TASK TO CARRY OUT => Check each line of the data below for the word "Silver", then extract the ones that have it.

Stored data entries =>
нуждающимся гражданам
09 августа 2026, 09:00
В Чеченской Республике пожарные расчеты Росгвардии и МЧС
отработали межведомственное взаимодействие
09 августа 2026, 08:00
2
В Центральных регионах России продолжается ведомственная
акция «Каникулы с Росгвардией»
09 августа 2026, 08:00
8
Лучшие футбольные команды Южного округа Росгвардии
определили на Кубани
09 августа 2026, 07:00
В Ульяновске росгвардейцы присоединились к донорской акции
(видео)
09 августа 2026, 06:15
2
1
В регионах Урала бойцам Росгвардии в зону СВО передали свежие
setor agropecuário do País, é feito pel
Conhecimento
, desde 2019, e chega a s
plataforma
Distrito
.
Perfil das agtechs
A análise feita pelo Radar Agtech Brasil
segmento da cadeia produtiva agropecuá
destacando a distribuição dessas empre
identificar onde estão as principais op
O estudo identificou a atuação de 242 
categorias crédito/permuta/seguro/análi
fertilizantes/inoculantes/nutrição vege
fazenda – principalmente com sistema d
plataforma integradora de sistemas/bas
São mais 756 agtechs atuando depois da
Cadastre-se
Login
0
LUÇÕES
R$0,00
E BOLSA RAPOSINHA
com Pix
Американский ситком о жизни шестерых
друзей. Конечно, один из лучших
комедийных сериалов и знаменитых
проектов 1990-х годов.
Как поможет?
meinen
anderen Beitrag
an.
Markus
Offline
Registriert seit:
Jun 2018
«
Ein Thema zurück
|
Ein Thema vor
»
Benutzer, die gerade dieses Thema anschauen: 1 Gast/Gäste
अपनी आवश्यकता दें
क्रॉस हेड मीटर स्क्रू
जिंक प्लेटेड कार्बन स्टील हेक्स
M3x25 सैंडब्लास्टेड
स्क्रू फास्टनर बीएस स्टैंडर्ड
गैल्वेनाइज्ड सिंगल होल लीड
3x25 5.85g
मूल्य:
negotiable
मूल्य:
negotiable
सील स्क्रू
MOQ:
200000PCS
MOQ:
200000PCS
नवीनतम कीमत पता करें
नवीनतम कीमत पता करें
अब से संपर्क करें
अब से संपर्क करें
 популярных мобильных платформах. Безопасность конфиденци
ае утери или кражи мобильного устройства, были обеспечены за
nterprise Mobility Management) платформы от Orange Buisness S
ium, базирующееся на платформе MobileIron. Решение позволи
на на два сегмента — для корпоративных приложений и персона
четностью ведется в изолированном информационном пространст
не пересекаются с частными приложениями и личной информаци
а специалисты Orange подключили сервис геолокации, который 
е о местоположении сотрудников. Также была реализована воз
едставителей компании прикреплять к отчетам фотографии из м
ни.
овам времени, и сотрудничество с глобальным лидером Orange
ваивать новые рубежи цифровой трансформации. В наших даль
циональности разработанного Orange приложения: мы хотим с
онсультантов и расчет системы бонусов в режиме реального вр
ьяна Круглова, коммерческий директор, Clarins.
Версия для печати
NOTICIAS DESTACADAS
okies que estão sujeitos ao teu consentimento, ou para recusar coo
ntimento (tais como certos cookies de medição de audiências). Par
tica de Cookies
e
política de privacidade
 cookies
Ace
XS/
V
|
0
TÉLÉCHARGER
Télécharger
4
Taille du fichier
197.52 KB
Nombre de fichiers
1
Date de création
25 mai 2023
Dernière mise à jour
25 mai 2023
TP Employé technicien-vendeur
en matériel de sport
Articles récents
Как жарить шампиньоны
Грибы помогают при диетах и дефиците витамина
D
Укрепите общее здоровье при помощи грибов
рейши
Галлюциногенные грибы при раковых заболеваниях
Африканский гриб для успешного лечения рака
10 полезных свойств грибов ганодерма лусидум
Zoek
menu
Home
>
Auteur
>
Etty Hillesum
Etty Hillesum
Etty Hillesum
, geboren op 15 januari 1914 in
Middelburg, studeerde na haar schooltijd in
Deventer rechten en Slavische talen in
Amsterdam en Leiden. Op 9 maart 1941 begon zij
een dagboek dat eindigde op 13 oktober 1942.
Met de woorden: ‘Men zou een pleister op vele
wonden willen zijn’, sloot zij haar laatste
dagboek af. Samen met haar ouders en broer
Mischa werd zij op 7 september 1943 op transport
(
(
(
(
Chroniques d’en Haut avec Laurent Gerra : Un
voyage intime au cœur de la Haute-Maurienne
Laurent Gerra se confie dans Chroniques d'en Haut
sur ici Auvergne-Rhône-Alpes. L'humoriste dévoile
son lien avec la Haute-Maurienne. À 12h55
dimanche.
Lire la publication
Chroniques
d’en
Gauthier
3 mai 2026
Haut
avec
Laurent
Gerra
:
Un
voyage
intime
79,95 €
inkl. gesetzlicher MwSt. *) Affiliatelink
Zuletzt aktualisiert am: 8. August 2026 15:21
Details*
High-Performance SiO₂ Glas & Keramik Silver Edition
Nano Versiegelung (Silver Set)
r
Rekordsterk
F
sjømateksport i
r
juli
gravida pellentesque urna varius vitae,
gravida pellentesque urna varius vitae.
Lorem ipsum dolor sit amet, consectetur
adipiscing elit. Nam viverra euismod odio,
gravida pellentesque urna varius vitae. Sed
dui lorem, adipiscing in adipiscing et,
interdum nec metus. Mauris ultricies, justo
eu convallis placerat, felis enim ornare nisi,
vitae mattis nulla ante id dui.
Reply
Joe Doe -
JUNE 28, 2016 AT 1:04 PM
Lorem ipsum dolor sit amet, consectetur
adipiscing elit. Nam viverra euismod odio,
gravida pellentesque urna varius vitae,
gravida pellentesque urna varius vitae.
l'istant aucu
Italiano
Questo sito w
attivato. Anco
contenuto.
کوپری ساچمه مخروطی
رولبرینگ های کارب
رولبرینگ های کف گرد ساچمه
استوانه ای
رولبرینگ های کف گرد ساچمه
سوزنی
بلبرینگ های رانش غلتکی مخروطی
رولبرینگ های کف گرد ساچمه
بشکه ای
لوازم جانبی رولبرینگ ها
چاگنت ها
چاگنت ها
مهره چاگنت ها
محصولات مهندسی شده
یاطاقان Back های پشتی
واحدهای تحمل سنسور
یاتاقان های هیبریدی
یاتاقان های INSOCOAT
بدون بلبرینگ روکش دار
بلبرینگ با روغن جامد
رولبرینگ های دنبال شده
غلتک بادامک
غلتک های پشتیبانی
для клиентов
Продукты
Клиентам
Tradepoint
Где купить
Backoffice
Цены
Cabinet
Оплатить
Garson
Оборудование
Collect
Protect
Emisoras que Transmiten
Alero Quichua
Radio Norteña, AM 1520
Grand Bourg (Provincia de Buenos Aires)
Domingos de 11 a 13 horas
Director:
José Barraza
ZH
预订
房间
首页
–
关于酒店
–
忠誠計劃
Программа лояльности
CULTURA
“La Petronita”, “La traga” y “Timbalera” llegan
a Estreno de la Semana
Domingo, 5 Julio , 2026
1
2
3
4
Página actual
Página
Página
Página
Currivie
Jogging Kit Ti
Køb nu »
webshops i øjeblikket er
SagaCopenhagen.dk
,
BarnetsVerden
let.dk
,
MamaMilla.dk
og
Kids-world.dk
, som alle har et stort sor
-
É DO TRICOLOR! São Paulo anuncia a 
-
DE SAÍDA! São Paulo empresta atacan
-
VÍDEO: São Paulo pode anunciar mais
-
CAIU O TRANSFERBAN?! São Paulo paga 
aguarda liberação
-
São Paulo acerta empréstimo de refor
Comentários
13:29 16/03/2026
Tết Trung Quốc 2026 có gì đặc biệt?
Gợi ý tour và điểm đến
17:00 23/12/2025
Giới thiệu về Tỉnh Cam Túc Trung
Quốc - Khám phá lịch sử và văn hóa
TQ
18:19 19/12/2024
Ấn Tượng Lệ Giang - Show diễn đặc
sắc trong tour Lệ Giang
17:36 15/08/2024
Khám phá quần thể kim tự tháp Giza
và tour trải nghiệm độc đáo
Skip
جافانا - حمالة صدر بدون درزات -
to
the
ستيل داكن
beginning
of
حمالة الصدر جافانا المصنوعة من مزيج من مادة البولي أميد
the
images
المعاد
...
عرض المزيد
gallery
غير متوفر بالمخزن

RESPONSE =>
High-Performance SiO₂ Glas & Keramik Silver Edition
Nano Versiegelung (Silver Set)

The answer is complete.